The relief supplies the military were able and willing to offer the local population were miniscule – a packet of noodles here, a few kilograms of rice for an entire family for a week there. Again, there was a failure in both quantity and distribution system.

As the days passed and mid-May approached, the military steadily advanced and enhanced its presence along the delta's main thoroughfares and in the population centers, in the process increasingly restricting access to storm ravaged areas. Soldiers could be seen cutting away giant trees dislodged from the earth and painstakingly piling heaps of debris. But just off the main roads, the people still suffered and were ignored.

Meanwhile, assistance to populations and monasteries in need began to trickle in. The Rangoon-based Metta Development Foundation, no longer officially a Buddhist organization but still defining its mission as one of loving kindness, set about on the momentous task of delivering aid to approximately 115,000 communities it identified as vulnerable. Monastic communities from Rangoon and further afield also sent relief supplies. But the effort was led by the people, not a single faith. Concerned citizens, media outlets, mosques and businesses came to provide what relief possible.

Three weeks after the cyclone struck, and after the natural disaster drew the attention of the world and a visit from United Nations Secretary General Ban Ki-moon, a United Nations report claimed that over a million victims of the storm had still yet to be reached. Certainly Burmese authorities had not reached them, and without any outside assistance it is dubious what comfort local monasteries could provide other than a watery bed and companionship in a time of sorrow.

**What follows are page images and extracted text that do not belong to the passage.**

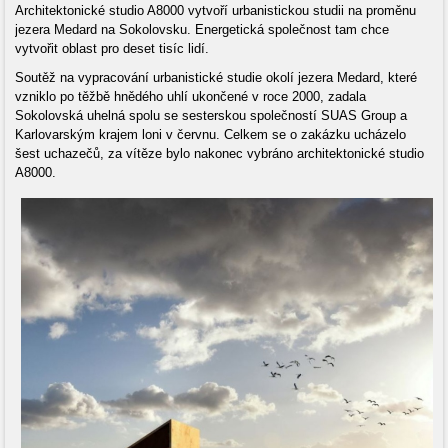
Architektonické studio A8000 vytvoří urbanistickou studii na proměnu
jezera Medard na Sokolovsku. Energetická společnost tam chce
vytvořit oblast pro deset tisíc lidí.
Soutěž na vypracování urbanistické studie okolí jezera Medard, které
vzniklo po těžbě hnědého uhlí ukončené v roce 2000, zadala
Sokolovská uhelná spolu se sesterskou společností SUAS Group a
Karlovarským krajem loni v červnu. Celkem se o zakázku ucházelo
šest uchazečů, za vítěze bylo nakonec vybráno architektonické studio
A8000.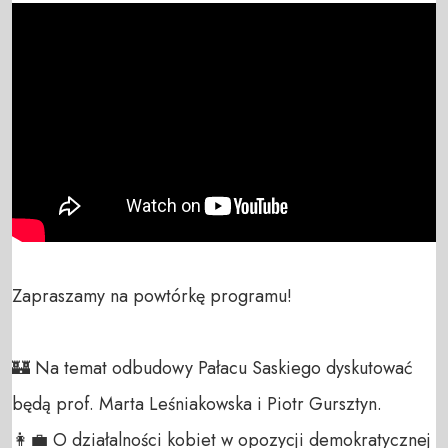
Zapraszamy na powtórkę programu!

🏰 Na temat odbudowy Pałacu Saskiego dyskutować 
będą prof. Marta Leśniakowska i Piotr Gursztyn.

👩‍💼 O działalności kobiet w opozycji demokratycznej 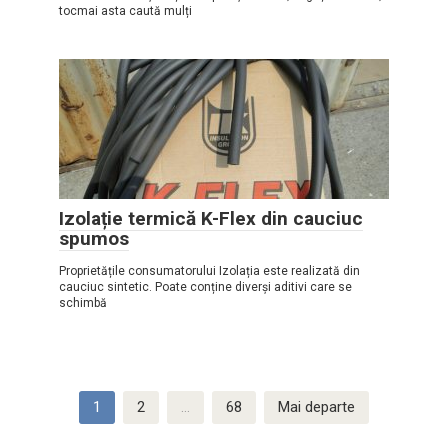
tocmai asta caută mulți
Izolație termică K-Flex din cauciuc
spumos
Proprietățile consumatorului Izolația este realizată din
cauciuc sintetic. Poate conține diverși aditivi care se
schimbă
Navigare
1
2
…
68
Mai departe
postare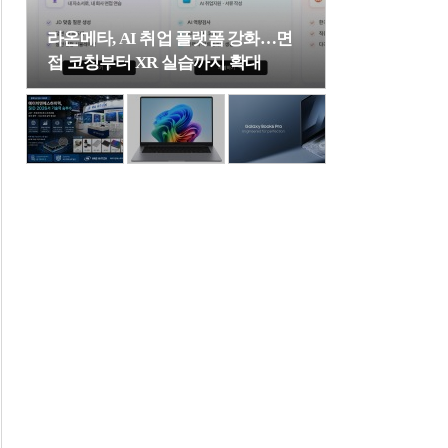
라온메타, AI 취업 플랫폼 강화…면
접 코칭부터 XR 실습까지 확대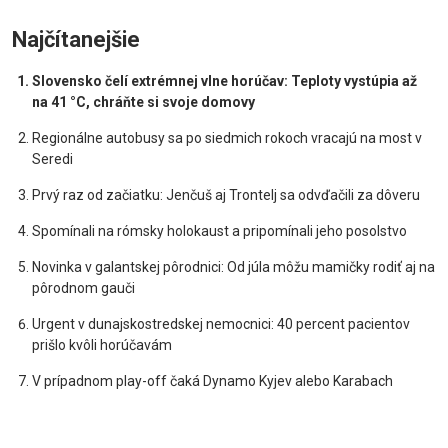
Najčítanejšie
Slovensko čelí extrémnej vlne horúčav: Teploty vystúpia až
na 41 °C, chráňte si svoje domovy
Regionálne autobusy sa po siedmich rokoch vracajú na most v
Seredi
Prvý raz od začiatku: Jenčuš aj Trontelj sa odvďačili za dôveru
Spomínali na rómsky holokaust a pripomínali jeho posolstvo
Novinka v galantskej pôrodnici: Od júla môžu mamičky rodiť aj na
pôrodnom gauči
Urgent v dunajskostredskej nemocnici: 40 percent pacientov
prišlo kvôli horúčavám
V prípadnom play-off čaká Dynamo Kyjev alebo Karabach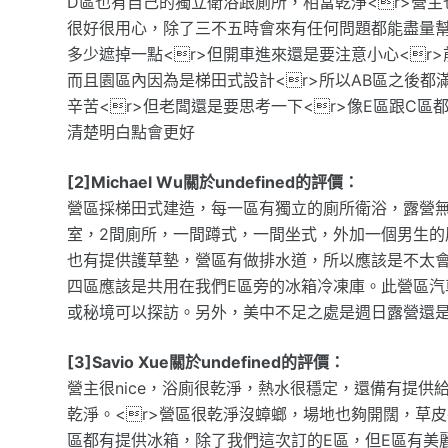
D區也有自己的獨立衛浴跟廁所，相當乾淨<r>營主
很好很用心，除了三不五時會來有任何問題都能盡量幫
多少遮掉一點<r>但開車進來還是要注意小心<r>
而且園區內因為是梯田式設計<r>所以AB區之後都
辛苦<r>但老闆還是要思考一下<r>像E區跟C
清楚明白點會更好
[2]Michael Wu關於undefined的評價：
營區採梯田式建造，每一區有獨立的廁所衛浴，露營
室，2間廁所，一間蹲式，一間坐式，外加一個男生
也有提供護草墊，營區有做排水道，所以應該是不太會
四區應該是共用在我們E區旁的冰箱冷凍庫。此營區
或秘境可以探訪。另外，美中不足之處是週日露營還
[3]Savio Xue關於undefined的評價：
營主很nice，浴廁很乾淨，熱水很穩定，還備有提
乾淨。<r>營區很乾淨沒蟑螂，場地也夠開闊，草
區都有提供冰箱，除了我們這次訂的E區，但E區有美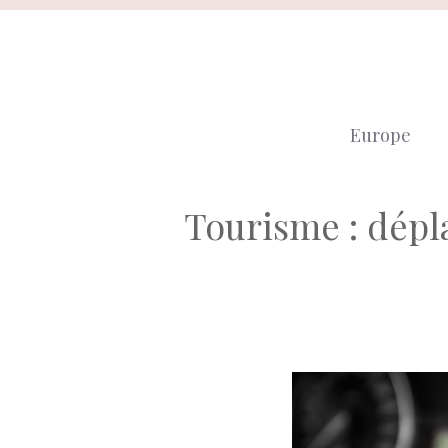
Aller
au
contenu
Europe
Tourisme : dépl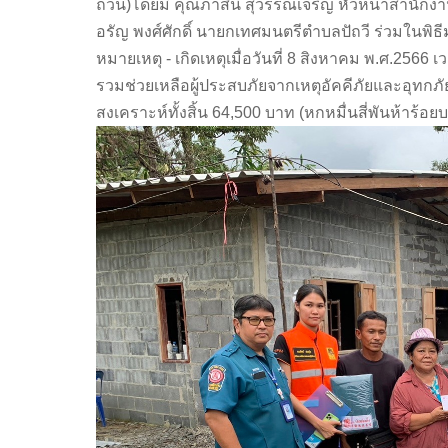
ถ้วน)โดยมี คุณภาสินี สุวรรณเจริญ หัวหน้าสำนักง
อรัญ พงศ์ศักดิ์ นายกเทศมนตรีตำบลปัถวี ร่วมในพิธ
หมายเหตุ - เกิดเหตุเมื่อวันที่ 8 สิงหาคม พ.ศ.2566 เ
รวมช่วยเหลือผู้ประสบภัยจากเหตุอัคคีภัยและอุทกภั
สงเคราะห์ทั้งสิ้น 64,500 บาท (หกหมื่นสี่พันห้าร้อย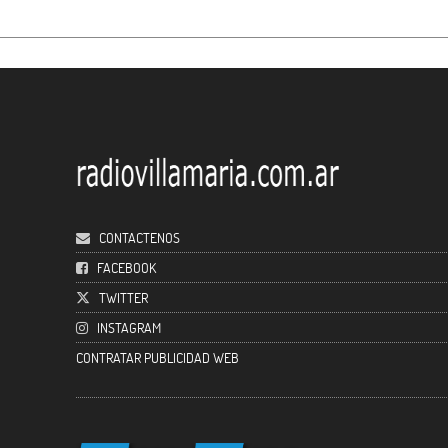
CONTACTENOS
FACEBOOK
TWITTER
INSTAGRAM
CONTRATAR PUBLICIDAD WEB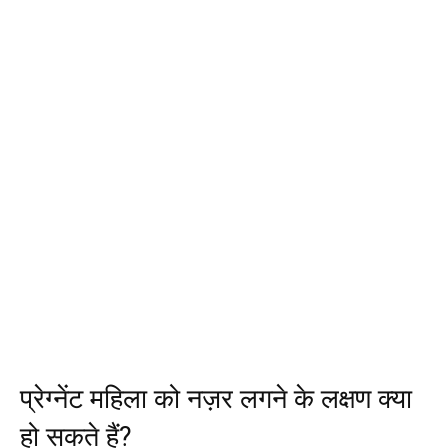
प्रेग्नेंट महिला को नज़र लगने के लक्षण क्या
हो सकते हैं?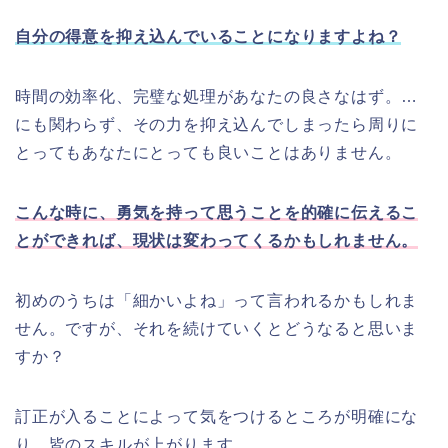
自分の得意を抑え込んでいることになりますよね？
時間の効率化、完璧な処理があなたの良さなはず。…
にも関わらず、その力を抑え込んでしまったら周りに
とってもあなたにとっても良いことはありません。
こんな時に、勇気を持って思うことを的確に伝えるこ
とができれば、現状は変わってくるかもしれません。
初めのうちは「細かいよね」って言われるかもしれま
せん。ですが、それを続けていくとどうなると思いま
すか？
訂正が入ることによって気をつけるところが明確にな
り、皆のスキルが上がります。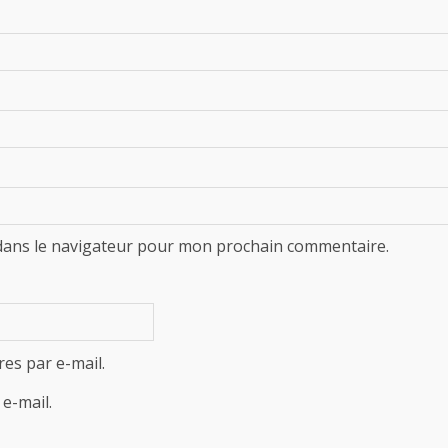
dans le navigateur pour mon prochain commentaire.
es par e-mail.
e-mail.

Now, as June starts to fade, there are increasing voices being raised of local organizations and specifically monastic communities having taken the lead in relief and rehabilitation following Nargis. The truth is, nobody had the capacity or was in a position to effectively deliver the help necessary in the critical first half of May.

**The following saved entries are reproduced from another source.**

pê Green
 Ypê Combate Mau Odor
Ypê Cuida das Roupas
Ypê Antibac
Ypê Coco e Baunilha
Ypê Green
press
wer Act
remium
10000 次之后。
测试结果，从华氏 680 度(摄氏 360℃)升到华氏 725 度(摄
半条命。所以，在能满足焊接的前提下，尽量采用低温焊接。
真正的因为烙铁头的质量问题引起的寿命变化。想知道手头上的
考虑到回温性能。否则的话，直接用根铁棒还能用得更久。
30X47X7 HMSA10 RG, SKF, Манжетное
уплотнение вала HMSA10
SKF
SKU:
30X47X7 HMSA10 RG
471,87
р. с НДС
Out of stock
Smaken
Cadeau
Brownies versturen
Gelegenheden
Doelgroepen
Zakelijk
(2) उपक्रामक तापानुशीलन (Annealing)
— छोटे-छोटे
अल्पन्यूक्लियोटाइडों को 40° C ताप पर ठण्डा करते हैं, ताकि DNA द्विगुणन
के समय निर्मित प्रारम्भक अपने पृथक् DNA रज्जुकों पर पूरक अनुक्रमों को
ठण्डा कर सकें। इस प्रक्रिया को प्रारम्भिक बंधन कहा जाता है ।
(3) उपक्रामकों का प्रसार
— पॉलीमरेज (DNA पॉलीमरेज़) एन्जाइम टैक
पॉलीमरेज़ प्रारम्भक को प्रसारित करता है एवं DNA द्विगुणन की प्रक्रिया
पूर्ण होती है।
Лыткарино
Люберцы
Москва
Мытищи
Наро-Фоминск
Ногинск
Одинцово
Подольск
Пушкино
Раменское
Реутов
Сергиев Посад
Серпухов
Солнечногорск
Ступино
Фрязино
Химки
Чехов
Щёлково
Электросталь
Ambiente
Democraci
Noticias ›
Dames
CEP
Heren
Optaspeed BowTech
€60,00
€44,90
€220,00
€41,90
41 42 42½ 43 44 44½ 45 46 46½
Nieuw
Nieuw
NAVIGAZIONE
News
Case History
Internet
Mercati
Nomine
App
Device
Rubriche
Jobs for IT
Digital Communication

The fields and shoreline of the delta remained littered with not only the decaying flesh of animals and laypersons, but those of the sangha as well. Water and food were often scarce, and monks could also be seen scrounging for what help and assistance could be found.

Owing to a feeble transportation infrastructure, one which the government now vows to drastically upgrade, and the slothlike response and interest of the military to establish a logistical presence throughout afflicted regions, material support and assistance was hard to come by for hundreds of thousands of people, regardless of whether or not they were draped in saffron.

This does not speak poorly of the sangha. Entire communities were, if not utterly destroyed, then left with a fraction of its structures and residents. Food stores, animals and tools simply 'flew away', as the local population would muse. Ground reality made it virtually impossible for any actors in the region to jump to the lead in the immediate days to follow; the Burmese Naval base on Hyine Gyi Island lay in ruin.

Help had to come from outside the delta. And the lead needed to be taken by the government, and they failed to do so. They were the only possibility of a conduit to effectively reaching hundreds of thousands of people in a timely manner.

A lack of government institutions and legitimacy throughout the region factored into the plight of the cyclone's survivors, the geography of the region and poor development played no minor role, and domestic and international politics sealed the fate of any hoped for rapid response.

The fact is, in the crucial days after Nargis there was arguably no organization, let alone government, positioned to offer relief remotely approaching the levels mandated. And the further one ventured into the delta, the worse the situation became. Providing time effective relief in the face of such a disaster would have been trying for any country and government; for Burma, it proved an impossible feat.

Thus is the plight of present day Burma. It can only be hoped that the epitaph of the tens of thousands lost will provide the final script as to why change must one day come.